Oz the Great and Powerful is every inch made for a Real 3D experience and delivers the most colossal spectacular any team of Hollywood magicians can offer.  It’s no wonder that the ever-changing scenery and many elaborate sets are to be drunken in slowly as the epic adventure of a carnival con man drags him the yellow brick road toward possible redemption.  Aside from the stunning spectacle of magnificent scenery and Sam Raimi’s keen vision and incomparable sense of balance between fresh innovation and familiarity with the classic, the big seller for this film is James francos impeccable depiction of Oz.  Franco does for the character what RDJ does for Tony Stark and what Johnny Depp did for Jack Sparrow in the first Pirates of the Caribbean; only he handles the character with such finesse and discipline that he creates a more three-dimensional character than anyone is likely to have seen on the silver screen.  The complexity of the man has so obviously been thoroughly explored by Raimi and Franco that he becomes such a flesh and blood human it seems astounding that he could ever be a wizard.  Franco’s depiction of Oz is such that he ceases, as an actor, to be a medium to the character, and fully becomes him in a way that every look and every utterance comes from the heart and soul of Oz himself.

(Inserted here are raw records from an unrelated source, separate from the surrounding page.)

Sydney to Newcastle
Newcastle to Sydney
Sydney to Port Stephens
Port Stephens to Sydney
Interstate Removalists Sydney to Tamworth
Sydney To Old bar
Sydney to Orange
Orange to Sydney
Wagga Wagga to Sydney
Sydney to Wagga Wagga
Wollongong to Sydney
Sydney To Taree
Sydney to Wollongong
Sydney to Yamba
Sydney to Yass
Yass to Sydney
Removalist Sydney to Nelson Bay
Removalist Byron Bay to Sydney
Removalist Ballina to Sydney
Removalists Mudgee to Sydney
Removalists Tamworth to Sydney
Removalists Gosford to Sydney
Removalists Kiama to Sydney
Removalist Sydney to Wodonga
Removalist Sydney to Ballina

The amazing story of the redemption of Oz (both the land and the man) starts out in Kansas, where we find our trickster little more than a petty thief with some theatrical flair and a weakness for the ladies.  The black and white photography is some of the crispest most beautiful I have ever seen and Raimi’s first action sequence of the film is harrowing, desperate, comical and brilliant, as is the predictable, but no less illuminating first glorious glimpse of the land of Oz in full color, mirroring of course the moment of Dorothy’s arrival 73 years ago.  As a stranger in a strange land,  Oz struggles with the opportunity to start fresh and the irresistible urge to take advantage, especially when the chips are down, but before he is even fully aware of his predicament, the choices he makes upon his arrival begin to seal his destiny and shape the people he meets.

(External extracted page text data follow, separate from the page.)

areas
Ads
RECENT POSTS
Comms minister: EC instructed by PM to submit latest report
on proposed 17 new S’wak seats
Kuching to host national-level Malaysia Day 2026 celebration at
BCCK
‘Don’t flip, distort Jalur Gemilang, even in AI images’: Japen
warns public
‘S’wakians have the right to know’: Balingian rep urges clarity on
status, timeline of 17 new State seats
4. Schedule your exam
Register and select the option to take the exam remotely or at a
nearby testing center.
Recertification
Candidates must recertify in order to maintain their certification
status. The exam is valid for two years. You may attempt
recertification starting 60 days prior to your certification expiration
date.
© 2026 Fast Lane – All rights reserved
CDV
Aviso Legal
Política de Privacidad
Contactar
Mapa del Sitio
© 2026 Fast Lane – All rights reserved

It’s an epic journey full of great humor and powerful imagery that marks a monumental technical and artistic achievement.  Danny Elfman’s score is so perfectly in tune with the production and a must have, especially for fans of his work on Big Fish and Charlie and the Chocolate Factory.  Peter Deming, Director of Photography, gets to play with every trick in his trunk and creates a seamless and believable atmosphere where fantasy knows no bounds.

The rest of the cast is terrific, but my favorite supporting performances come from Oz’s primary companions, played by Joey King and Zach Braff.  These characters lit up the screen and really played a part in Oz’s transformation as opposed to simply adding comic relief.

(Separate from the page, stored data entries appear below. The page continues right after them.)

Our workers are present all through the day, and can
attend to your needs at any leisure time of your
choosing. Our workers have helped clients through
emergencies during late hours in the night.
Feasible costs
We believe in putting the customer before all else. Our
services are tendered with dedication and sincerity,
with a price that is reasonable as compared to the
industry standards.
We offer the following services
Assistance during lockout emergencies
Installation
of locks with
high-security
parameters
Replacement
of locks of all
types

Oz the great and Powerful in Real 3D will envelope you in a world unlike any other, so real and so imaginary it is a sensation that is unique to cinema alone and yet only the highest of aims and the loftiest of dreams can harness it.  It provides sufficient enjoyment of these gifts yet never treads away from the story.  So you can ease on down the road with little urgency, but no less compulsion to move forward.  This is a great piece of art that introduces one of the greatest characters in cinema history to one of cinema’s oldest and most timeless worlds.